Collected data
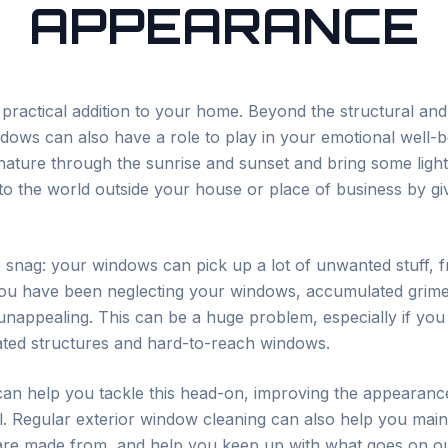
APPEARANCE
ractical addition to your home. Beyond the structural and 
windows can also have a role to play in your emotional well
nature through the sunrise and sunset and bring some light
to the world outside your house or place of business by gi
tle snag: your windows can pick up a lot of unwanted stuff,
 you have been neglecting your windows, accumulated grim
ppealing. This can be a huge problem, especially if you li
cated structures and hard-to-reach windows.
an help you tackle this head-on, improving the appearan
. Regular exterior window cleaning can also help you mai
 are made from, and help you keep up with what goes on ou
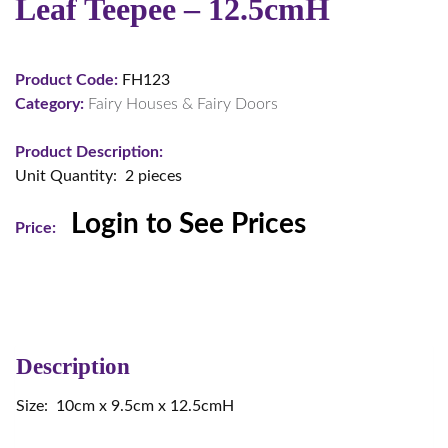
Leaf Teepee – 12.5cmH
Product Code:
FH123
Category:
Fairy Houses & Fairy Doors
Product Description:
Unit Quantity: 2 pieces
Login to See Prices
Price:
Description
Size: 10cm x 9.5cm x 12.5cmH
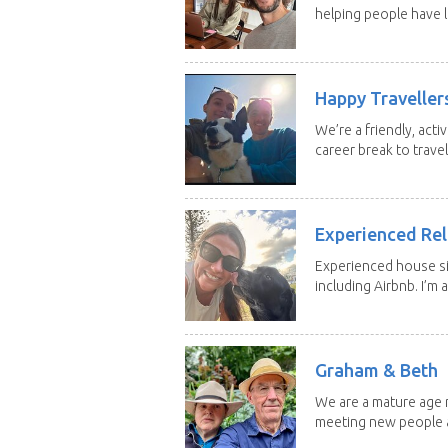
helping people have l
Happy Traveller
We’re a friendly, act
career break to travel.
Experienced Rel
Experienced house si
including Airbnb. I’m a f
Graham & Beth
We are a mature age r
meeting new people a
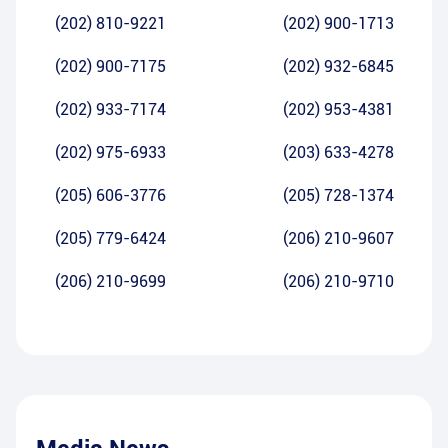
(202) 810-9221
(202) 900-1713
(202) 900-7175
(202) 932-6845
(202) 933-7174
(202) 953-4381
(202) 975-6933
(203) 633-4278
(205) 606-3776
(205) 728-1374
(205) 779-6424
(206) 210-9607
(206) 210-9699
(206) 210-9710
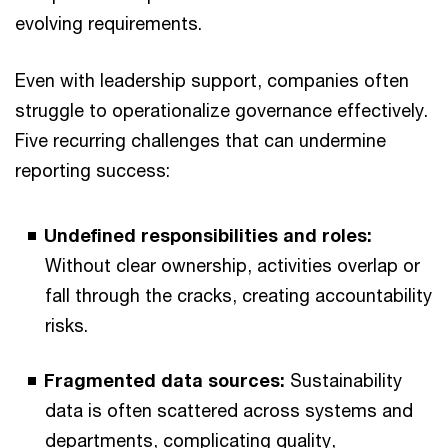
evolving requirements.
Even with leadership support, companies often
struggle to operationalize governance effectively.
Five recurring challenges that can undermine
reporting success:
Undefined responsibilities and roles:
Without clear ownership, activities overlap or
fall through the cracks, creating accountability
risks.
Fragmented data sources:
Sustainability
data is often scattered across systems and
departments, complicating quality,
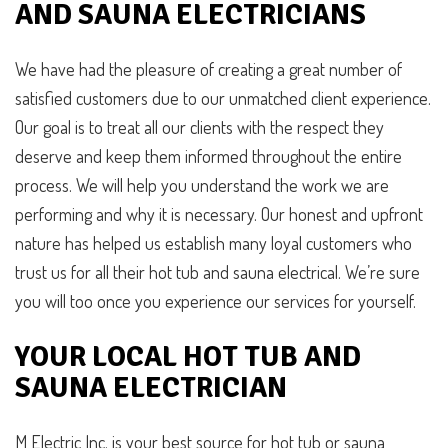
AND SAUNA ELECTRICIANS
We have had the pleasure of creating a great number of
satisfied customers due to our unmatched client experience.
Our goal is to treat all our clients with the respect they
deserve and keep them informed throughout the entire
process. We will help you understand the work we are
performing and why it is necessary. Our honest and upfront
nature has helped us establish many loyal customers who
trust us for all their hot tub and sauna electrical. We’re sure
you will too once you experience our services for yourself.
YOUR LOCAL HOT TUB AND
SAUNA ELECTRICIAN
M Electric Inc. is your best source for hot tub or sauna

* [Work request]: Output the records exactly, pictures excluded.

* [Result for this exercise]:
APPEARANCE
ractical addition to your home. Beyond the structural and 
windows can also have a role to play in your emotional well
nature through the sunrise and sunset and bring some light
to the world outside your house or place of business by gi
tle snag: your windows can pick up a lot of unwanted stuff,
 you have been neglecting your windows, accumulated grim
ppealing. This can be a huge problem, especially if you li
cated structures and hard-to-reach windows.
an help you tackle this head-on, improving the appearan
. Regular exterior window cleaning can also help you mai
 are made from, and help you keep up with what goes on ou
Leaf Teepee – 12.5cmH
Product Code:
FH123
Category:
Fairy Houses & Fairy Doors
Product Description:
Unit Quantity: 2 pieces
Login to See Prices
Price:
Description
Size: 10cm x 9.5cm x 12.5cmH
helping people have l
Happy Traveller
We’re a friendly, act
career break to travel.
Experienced Rel
Experienced house si
including Airbnb. I’m a f
Graham & Beth
We are a mature age r
meeting new people a
(202) 810-9221
(202) 900-1713
(202) 900-7175
(202) 932-6845
(202) 933-7174
(202) 953-4381
(202) 975-6933
(203) 633-4278
(205) 606-3776
(205) 728-1374
(205) 779-6424
(206) 210-9607
(206) 210-9699
(206) 210-9710
evolving requirements.
Even with leadership support, companies often
struggle to operationalize governance effectively.
Five recurring challenges that can undermine
reporting success:
Undefined responsibilities and roles:
Without clear ownership, activities overlap or
fall through the cracks, creating accountability
risks.
Fragmented data sources:
Sustainability
data is often scattered across systems and
departments, complicating quality,
AND SAUNA ELECTRICIANS
We have had the pleasure of creating a great number of
satisfied customers due to our unmatched client experience.
Our goal is to treat all our clients with the respect they
deserve and keep them informed throughout the entire
process. We will help you understand the work we are
performing and why it is necessary. Our honest and upfront
nature has helped us establish many loyal customers who
trust us for all their hot tub and sauna electrical. We’re sure
you will too once you experience our services for yourself.
YOUR LOCAL HOT TUB AND
SAUNA ELECTRICIAN
M Electric Inc. is your best source for hot tub or sauna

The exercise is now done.